<<<<

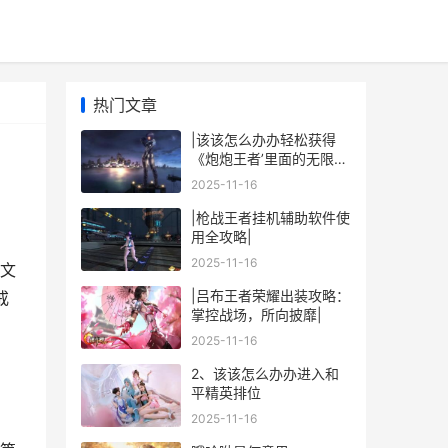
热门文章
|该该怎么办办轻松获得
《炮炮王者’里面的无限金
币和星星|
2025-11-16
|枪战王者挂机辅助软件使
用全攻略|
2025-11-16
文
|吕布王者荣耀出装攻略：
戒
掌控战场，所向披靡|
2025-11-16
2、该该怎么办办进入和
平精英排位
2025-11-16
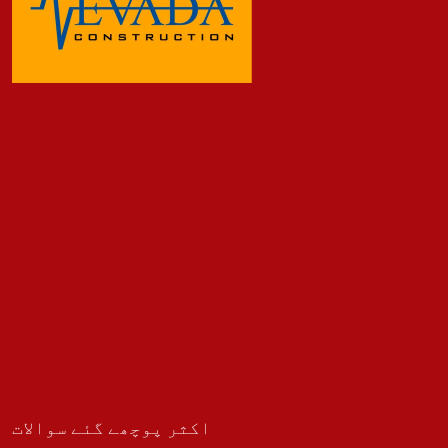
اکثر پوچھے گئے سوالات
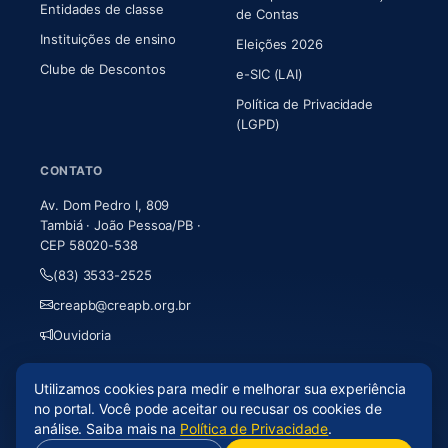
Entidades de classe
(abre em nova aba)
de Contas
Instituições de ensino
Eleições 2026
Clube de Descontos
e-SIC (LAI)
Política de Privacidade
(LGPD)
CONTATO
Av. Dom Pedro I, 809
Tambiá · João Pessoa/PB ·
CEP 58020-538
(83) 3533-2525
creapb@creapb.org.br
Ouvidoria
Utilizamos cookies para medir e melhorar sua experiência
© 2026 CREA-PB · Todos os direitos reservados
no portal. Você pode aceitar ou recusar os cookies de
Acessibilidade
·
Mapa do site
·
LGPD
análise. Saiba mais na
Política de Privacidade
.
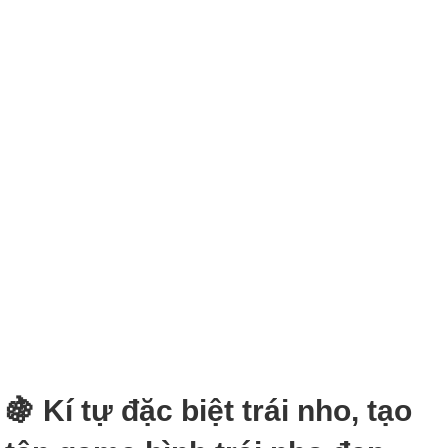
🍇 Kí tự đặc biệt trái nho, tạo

>>>>

**WHAT IS NEEDED:** From the first line to the last, retype the data above exactly, but not its images.

**COMPLETED EXERCISE:**
热门文章
|该该怎么办办轻松获得
《炮炮王者’里面的无限金
币和星星|
2025-11-16
|枪战王者挂机辅助软件使
用全攻略|
2025-11-16
文
|吕布王者荣耀出装攻略：
戒
掌控战场，所向披靡|
2025-11-16
2、该该怎么办办进入和
平精英排位
2025-11-16
اکثر پوچھے گئے سوالات
Entidades de classe
(abre em nova aba)
de Contas
Instituições de ensino
Eleições 2026
Clube de Descontos
e-SIC (LAI)
Política de Privacidade
(LGPD)
CONTATO
Av. Dom Pedro I, 809
Tambiá · João Pessoa/PB ·
CEP 58020-538
(83) 3533-2525
creapb@creapb.org.br
Ouvidoria
Utilizamos cookies para medir e melhorar sua experiência
© 2026 CREA-PB · Todos os direitos reservados
no portal. Você pode aceitar ou recusar os cookies de
Acessibilidade
·
Mapa do site
·
LGPD
análise. Saiba mais na
Política de Privacidade
.
🍇 Kí tự đặc biệt trái nho, tạo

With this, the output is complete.